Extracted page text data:
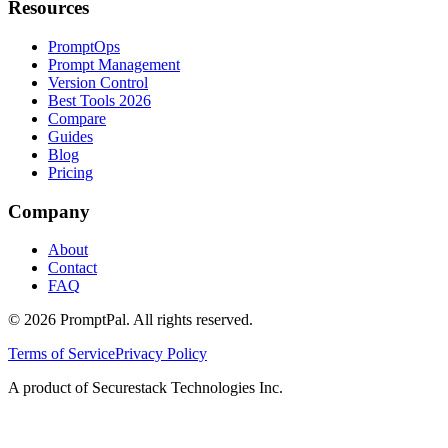
Resources
PromptOps
Prompt Management
Version Control
Best Tools 2026
Compare
Guides
Blog
Pricing
Company
About
Contact
FAQ
©
2026
PromptPal. All rights reserved.
Terms of Service
Privacy Policy
A product of Securestack Technologies Inc.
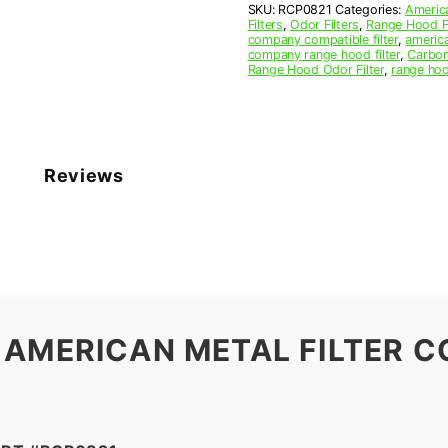
SKU:
RCP0821
Categories:
America
x
Filters
,
Odor Filters
,
Range Hood Fi
3/8
company compatible filter
,
america
(8.000
company range hood filter
,
Carbon
Range Hood Odor Filter
,
range hoo
x
8.000
x
0.375)
—
American
Reviews
Metal
Filter
Company
quantity
 AMERICAN METAL FILTER C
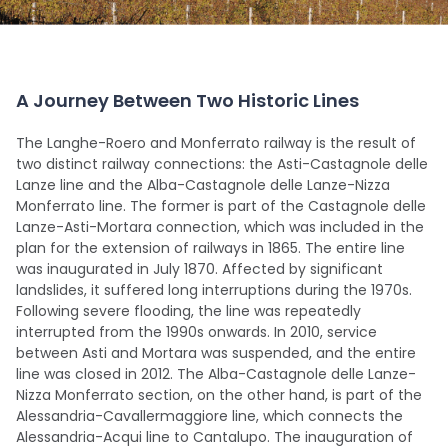
A Journey Between Two Historic Lines
The Langhe-Roero and Monferrato railway is the result of
two distinct railway connections: the Asti-Castagnole delle
Lanze line and the Alba-Castagnole delle Lanze-Nizza
Monferrato line. The former is part of the Castagnole delle
Lanze-Asti-Mortara connection, which was included in the
plan for the extension of railways in 1865. The entire line
was inaugurated in July 1870. Affected by significant
landslides, it suffered long interruptions during the 1970s.
Following severe flooding, the line was repeatedly
interrupted from the 1990s onwards. In 2010, service
between Asti and Mortara was suspended, and the entire
line was closed in 2012. The Alba-Castagnole delle Lanze-
Nizza Monferrato section, on the other hand, is part of the
Alessandria-Cavallermaggiore line, which connects the
Alessandria-Acqui line to Cantalupo. The inauguration of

* _DIRECTIONS FOR THIS TASK_
Say only the number of lines above holding "Asti".

* _EXERCISE OUTPUT_
3